• **Requirement**
I need the lines from the one containing "Locate an element" through the last line of the entries retyped exactly, with no pictures among them.

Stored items
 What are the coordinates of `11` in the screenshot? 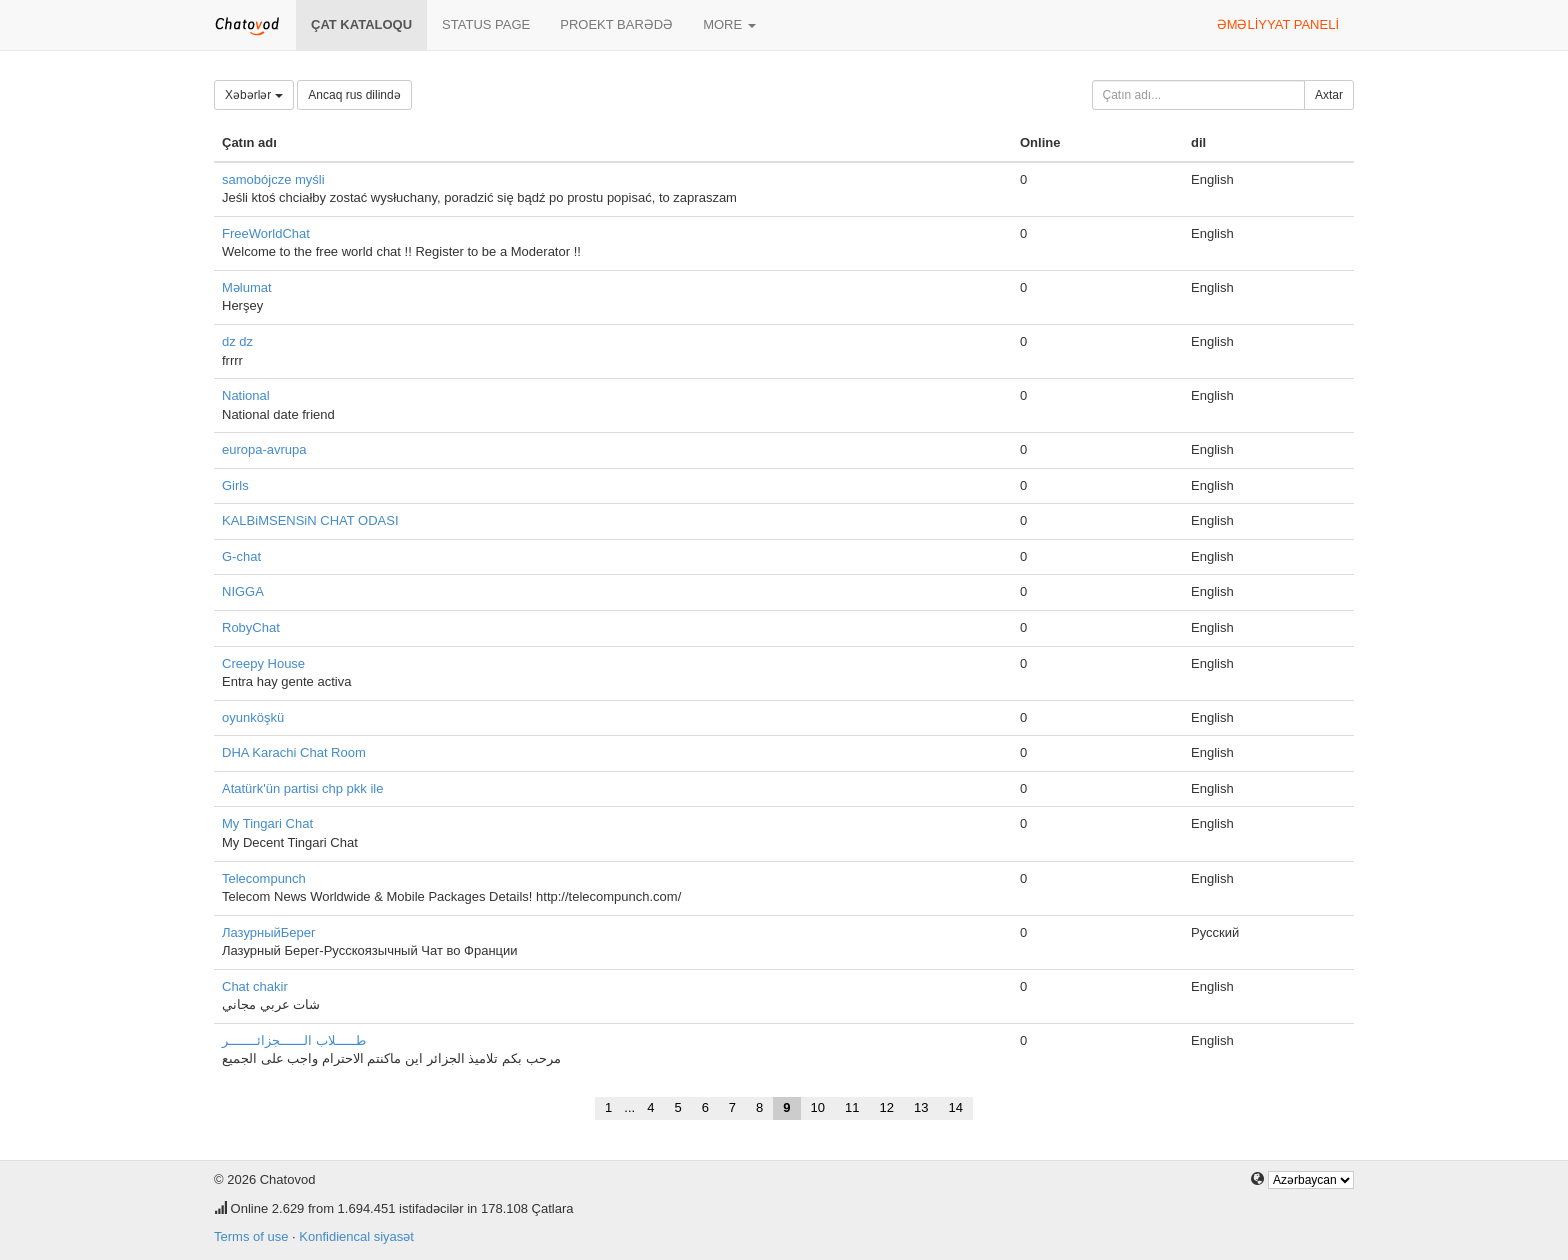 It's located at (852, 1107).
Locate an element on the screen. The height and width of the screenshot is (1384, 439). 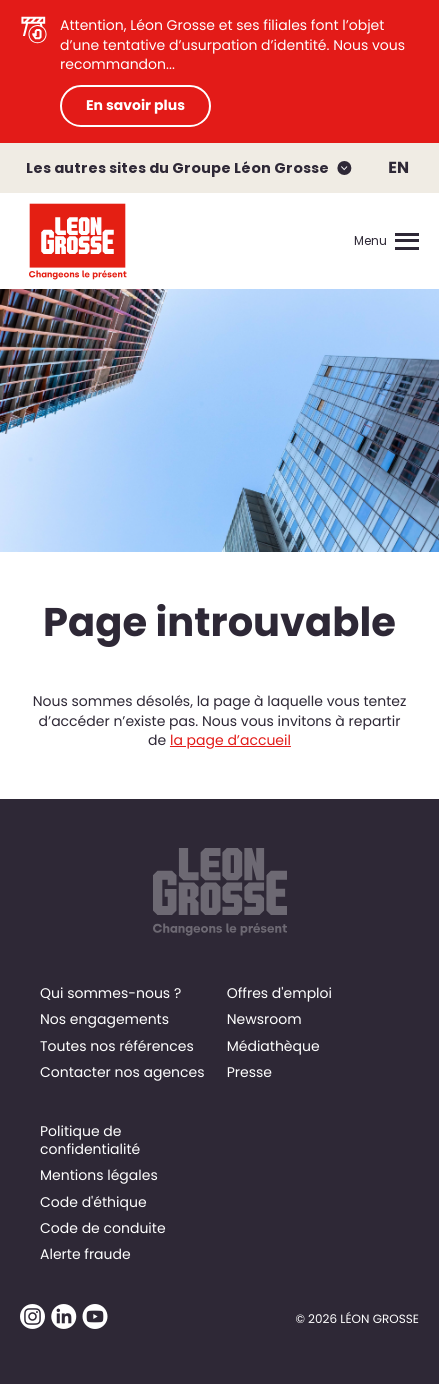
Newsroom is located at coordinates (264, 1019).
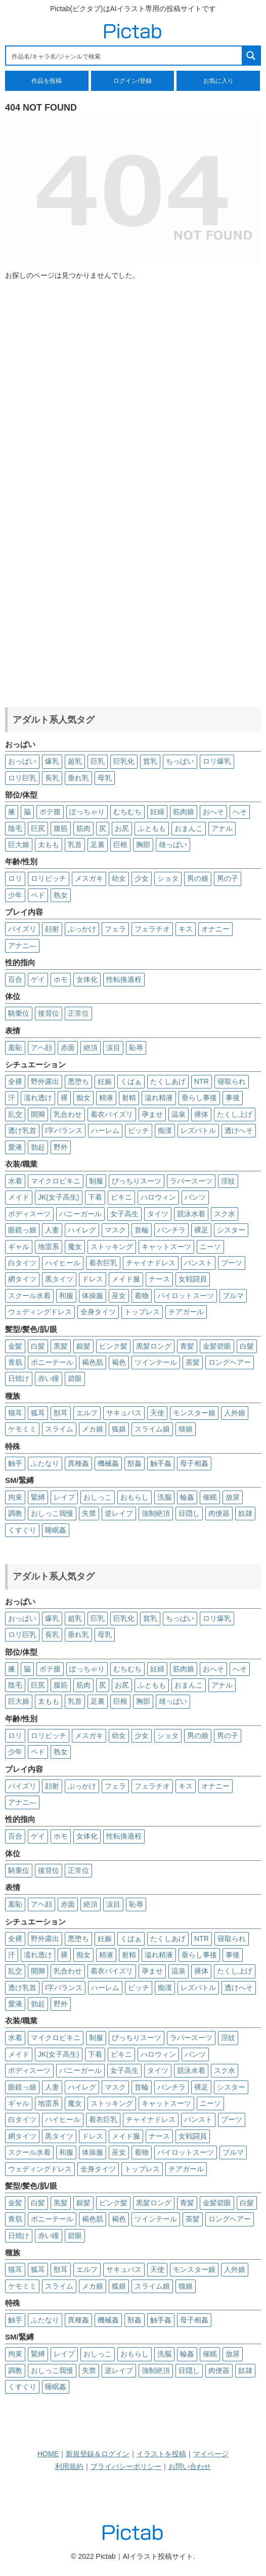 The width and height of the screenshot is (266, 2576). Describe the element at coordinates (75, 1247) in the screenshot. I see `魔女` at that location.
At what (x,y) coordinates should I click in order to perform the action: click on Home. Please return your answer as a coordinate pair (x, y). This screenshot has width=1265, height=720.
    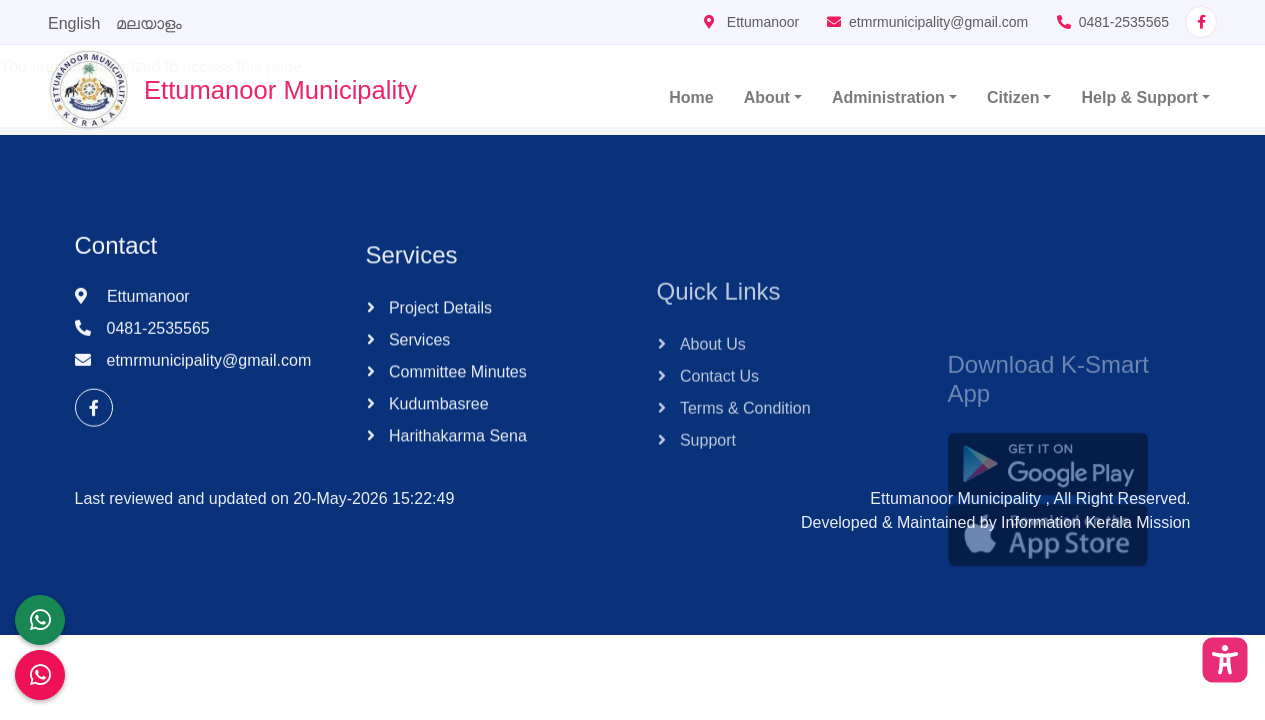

• **Written response**
Locate an element on the screen. The height and width of the screenshot is (1384, 439). 
Newsroom is located at coordinates (264, 1019).
 The width and height of the screenshot is (266, 2576). Describe the element at coordinates (75, 1247) in the screenshot. I see `魔女` at that location.
At what (x,y) coordinates should I click in order to perform the action: click on Home. Please return your answer as a coordinate pair (x, y). This screenshot has width=1265, height=720.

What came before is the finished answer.